__Exercise objective__. Search the data for the string "листопада" and gather each line it is in.
(Beginning of Given data)
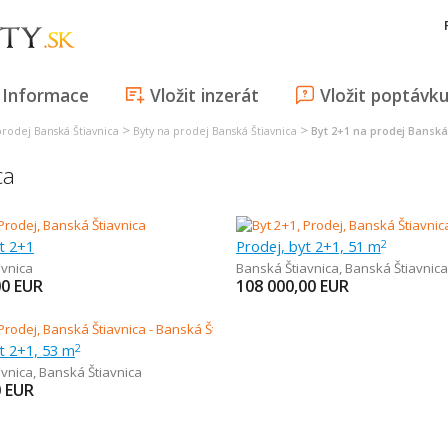
Informace
Vložit inzerát
Vložit poptávk
>
>
prodej Banská Štiavnica
Byty na prodej Banská Štiavnica
Byt 2+1 na prodej Banská
ca
t 2+1
Prodej, byt 2+1, 51 m
2
avnica
Banská Štiavnica
,
Banská Štiavnica
00
EUR
108 000,00
EUR
t 2+1, 53 m
2
avnica
,
Banská Štiavnica
0
EUR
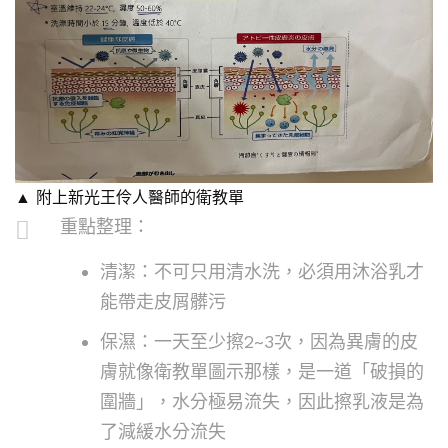
▲ 附上新光王伶人醫師的衛教單
重點整理：
清潔：不可只用清水洗，必須用沐浴乳才
能帶走皮屑髒污
保濕：一天至少擦2~3次，因為異膚的皮
膚就像衛教單圖示那樣，是一道「破損的
圍牆」，水分極易流失，因此擦乳液是為
了減緩水分流失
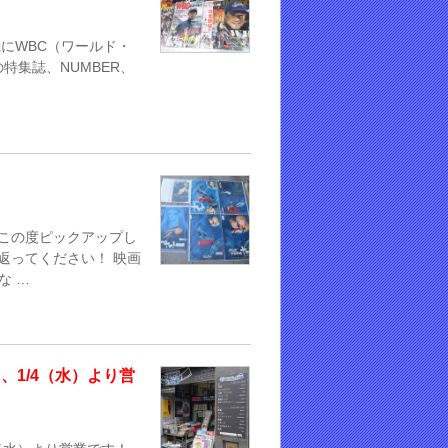
機にWBC（ワールド・
特集誌、NUMBER、
…
をこの度ピックアップし
返ってください！ 映画
な …
日、1/4（水）より営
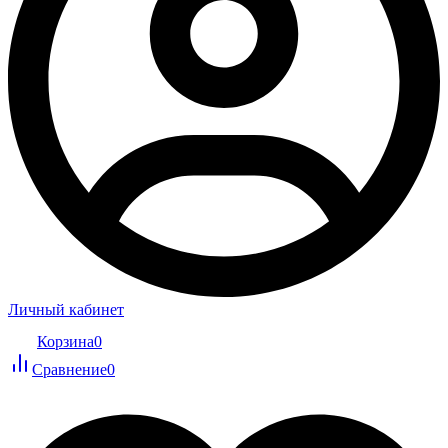
Личный кабинет
Корзина
0
Сравнение
0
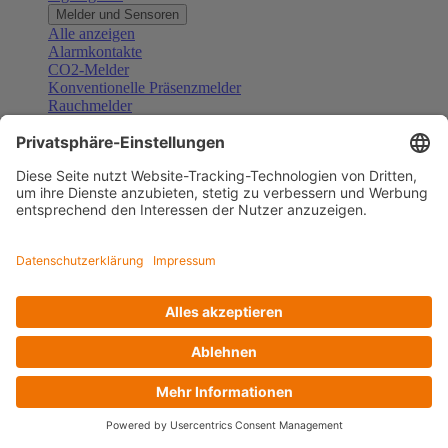
Melder und Sensoren
Alle anzeigen
Alarmkontakte
CO2-Melder
Konventionelle Präsenzmelder
Rauchmelder
Konventionelle Bewegungsmelder
Gefahrenmelder
Zubehör Melder und Sensoren
Türsprechanlagen
Alle anzeigen
Außenstationen
Innenstationen
Klingeltaster und Gongs
Sprechanlagen-Sets
Sprechanlagen-Systemmodule
Zubehör Türkommunikation
Videoüberwachung
Alle anzeigen
Überwachungskameras
Zubehör Videoüberwachung
Zutrittskontrolle
Alle anzeigen
Codetastaturen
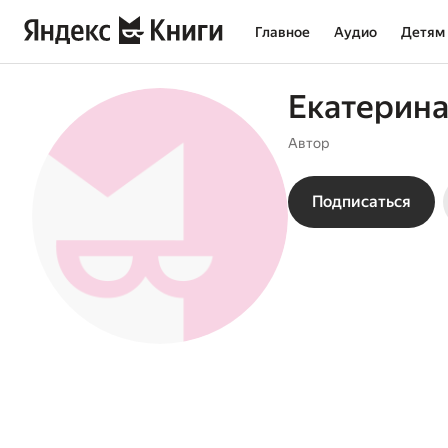
Главное
Аудио
Детям
Екатерина
Автор
Подписаться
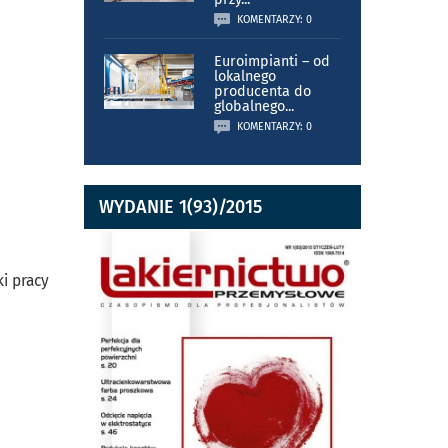
KOMENTARZY: 0
Euroimpianti – od
lokalnego
producenta do
globalnego
...
KOMENTARZY: 0
WYDANIE 1(93)/2015
i pracy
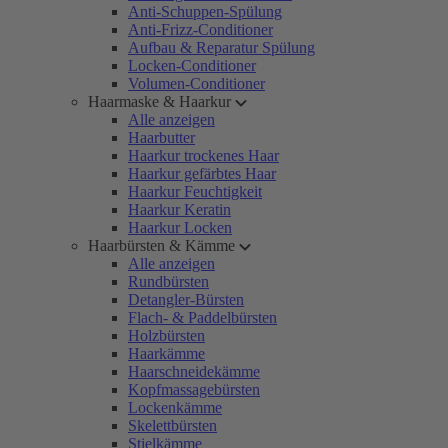
Anti-Schuppen-Spülung
Anti-Frizz-Conditioner
Aufbau & Reparatur Spülung
Locken-Conditioner
Volumen-Conditioner
Haarmaske & Haarkur
Alle anzeigen
Haarbutter
Haarkur trockenes Haar
Haarkur gefärbtes Haar
Haarkur Feuchtigkeit
Haarkur Keratin
Haarkur Locken
Haarbürsten & Kämme
Alle anzeigen
Rundbürsten
Detangler-Bürsten
Flach- & Paddelbürsten
Holzbürsten
Haarkämme
Haarschneidekämme
Kopfmassagebürsten
Lockenkämme
Skelettbürsten
Stielkämme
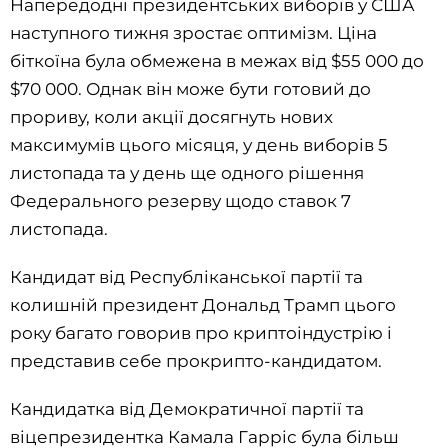
Напередодні президентських виборів у США
наступного тижня зростає оптимізм. Ціна
біткоїна була обмежена в межах від $55 000 до
$70 000. Однак він може бути готовий до
прориву, коли акції досягнуть нових
максимумів цього місяця, у день виборів 5
листопада та у день ще одного рішення
Федерального резерву щодо ставок 7
листопада.
Кандидат від Республіканської партії та
колишній президент Дональд Трамп цього
року багато говорив про криптоіндустрію і
представив себе прокрипто-кандидатом.
Кандидатка від Демократичної партії та
віцепрезидентка Камала Гарріс була більш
(End of Given data)
__Written response__.
листопада та у день ще одного рішення
листопада.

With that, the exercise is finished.